EXERCISE DATA START

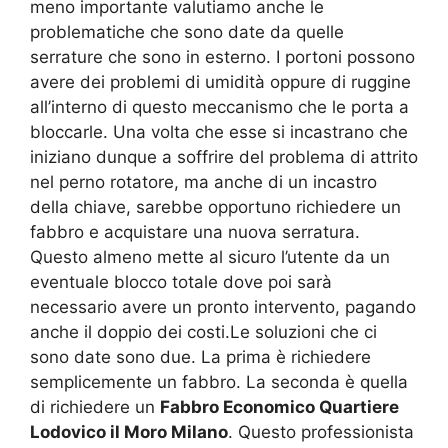
meno importante valutiamo anche le
problematiche che sono date da quelle
serrature che sono in esterno. I portoni possono
avere dei problemi di umidità oppure di ruggine
all’interno di questo meccanismo che le porta a
bloccarle. Una volta che esse si incastrano che
iniziano dunque a soffrire del problema di attrito
nel perno rotatore, ma anche di un incastro
della chiave, sarebbe opportuno richiedere un
fabbro e acquistare una nuova serratura.
Questo almeno mette al sicuro l’utente da un
eventuale blocco totale dove poi sarà
necessario avere un pronto intervento, pagando
anche il doppio dei costi.Le soluzioni che ci
sono date sono due. La prima è richiedere
semplicemente un fabbro. La seconda è quella
di richiedere un
Fabbro Economico Quartiere
Lodovico il Moro Milano
. Questo professionista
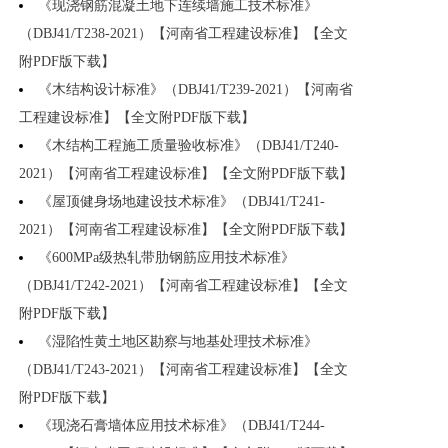
《现浇钢筋混凝土地下连续墙施工技术标准》
（DBJ41/T238-2021）【河南省工程建设标准】【全文
附PDF版下载】
《木结构设计标准》（DBJ41/T239-2021）【河南省
工程建设标准】【全文附PDF版下载】
《木结构工程施工质量验收标准》（DBJ41/T240-
2021）【河南省工程建设标准】【全文附PDF版下载】
《屋顶健身场地建设技术标准》（DBJ41/T241-
2021）【河南省工程建设标准】【全文附PDF版下载】
《600MPa级热轧带肋钢筋应用技术标准》
（DBJ41/T242-2021）【河南省工程建设标准】【全文
附PDF版下载】
《湿陷性黄土地区勘察与地基处理技术标准》
（DBJ41/T243-2021）【河南省工程建设标准】【全文
附PDF版下载】
《现浇石膏墙体应用技术标准》（DBJ41/T244-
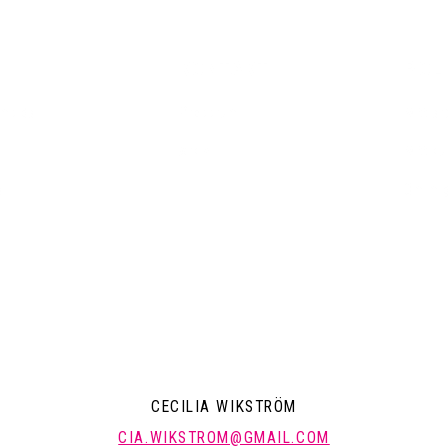
KONTAKT
POLI
emsida
Pressrum
Mitt a
Arkiv
Mitt k
a
Om mi
CECILIA WIKSTRÖM
CIA.WIKSTROM@GMAIL.COM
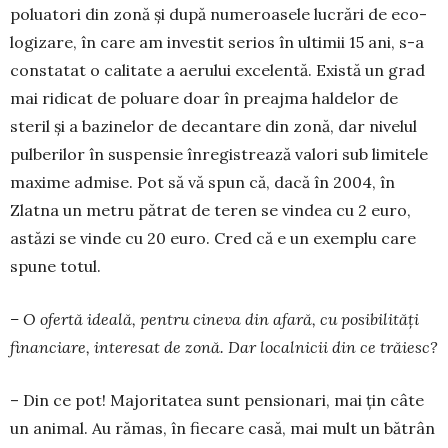
po­luatori din zo­nă și după nume­roasele lucrări de eco­
lo­gizare, în care am in­ves­tit serios în ultimii 15 ani, s-a
cons­tatat o ca­litate a aerului exce­lentă. Există un grad
mai ridicat de po­luare doar în preaj­ma hal­de­lor de
steril şi a bazi­nelor de decantare din zonă, dar nivelul
pul­be­rilor în suspensie înre­gis­trează valori sub li­mitele
maxime admise. Pot să vă spun că, dacă în 2004, în
Zlatna un metru pătrat de teren se vindea cu 2 euro,
astăzi se vinde cu 20 euro. Cred că e un exemplu care
spune totul.
– O ofertă ideală, pentru cineva din afară, cu posibilități
financiare, interesat de zonă. Dar localnicii din ce trăiesc?
– Din ce pot! Majoritatea sunt pensionari, mai țin câte
un animal. Au rămas, în fiecare casă, mai mult un bătrân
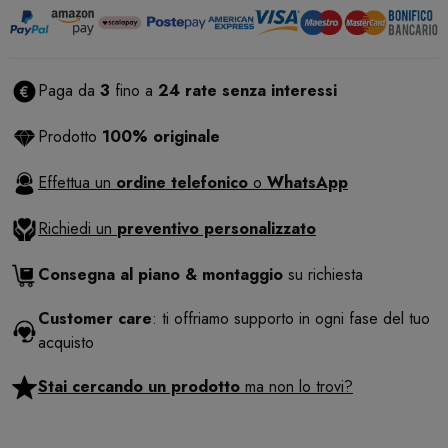
Paga da
3
fino a
24 rate senza interessi
Prodotto
100% originale
Effettua un
ordine telefonico
o
WhatsApp
Richiedi un
preventivo personalizzato
Consegna al piano & montaggio
su richiesta
Customer care
: ti offriamo supporto in ogni fase del tuo
acquisto
Stai cercando un prodotto
ma non lo trovi?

EXERCISE DATA END

_WORK TO BE COMPLETED_
Please set down the whole listing exactly, apart from the pictures.

_RESULT OF THIS EXERCISE_
meno importante valutiamo anche le
problematiche che sono date da quelle
serrature che sono in esterno. I portoni possono
avere dei problemi di umidità oppure di ruggine
all’interno di questo meccanismo che le porta a
bloccarle. Una volta che esse si incastrano che
iniziano dunque a soffrire del problema di attrito
nel perno rotatore, ma anche di un incastro
della chiave, sarebbe opportuno richiedere un
fabbro e acquistare una nuova serratura.
Questo almeno mette al sicuro l’utente da un
eventuale blocco totale dove poi sarà
necessario avere un pronto intervento, pagando
anche il doppio dei costi.Le soluzioni che ci
sono date sono due. La prima è richiedere
semplicemente un fabbro. La seconda è quella
di richiedere un
Fabbro Economico Quartiere
Lodovico il Moro Milano
. Questo professionista
《现浇钢筋混凝土地下连续墙施工技术标准》
（DBJ41/T238-2021）【河南省工程建设标准】【全文
附PDF版下载】
《木结构设计标准》（DBJ41/T239-2021）【河南省
工程建设标准】【全文附PDF版下载】
《木结构工程施工质量验收标准》（DBJ41/T240-
2021）【河南省工程建设标准】【全文附PDF版下载】
《屋顶健身场地建设技术标准》（DBJ41/T241-
2021）【河南省工程建设标准】【全文附PDF版下载】
《600MPa级热轧带肋钢筋应用技术标准》
（DBJ41/T242-2021）【河南省工程建设标准】【全文
附PDF版下载】
《湿陷性黄土地区勘察与地基处理技术标准》
（DBJ41/T243-2021）【河南省工程建设标准】【全文
附PDF版下载】
《现浇石膏墙体应用技术标准》（DBJ41/T244-
KONTAKT
POLI
emsida
Pressrum
Mitt a
Arkiv
Mitt k
a
Om mi
CECILIA WIKSTRÖM
CIA.WIKSTROM@GMAIL.COM
po­luatori din zo­nă și după nume­roasele lucrări de eco­
lo­gizare, în care am in­ves­tit serios în ultimii 15 ani, s-a
cons­tatat o ca­litate a aerului exce­lentă. Există un grad
mai ridicat de po­luare doar în preaj­ma hal­de­lor de
steril şi a bazi­nelor de decantare din zonă, dar nivelul
pul­be­rilor în suspensie înre­gis­trează valori sub li­mitele
maxime admise. Pot să vă spun că, dacă în 2004, în
Zlatna un metru pătrat de teren se vindea cu 2 euro,
astăzi se vinde cu 20 euro. Cred că e un exemplu care
spune totul.
– O ofertă ideală, pentru cineva din afară, cu posibilități
financiare, interesat de zonă. Dar localnicii din ce trăiesc?
– Din ce pot! Majoritatea sunt pensionari, mai țin câte
un animal. Au rămas, în fiecare casă, mai mult un bătrân
Paga da
3
fino a
24 rate senza interessi
Prodotto
100% originale
Effettua un
ordine telefonico
o
WhatsApp
Richiedi un
preventivo personalizzato
Consegna al piano & montaggio
su richiesta
Customer care
: ti offriamo supporto in ogni fase del tuo
acquisto
Stai cercando un prodotto
ma non lo trovi?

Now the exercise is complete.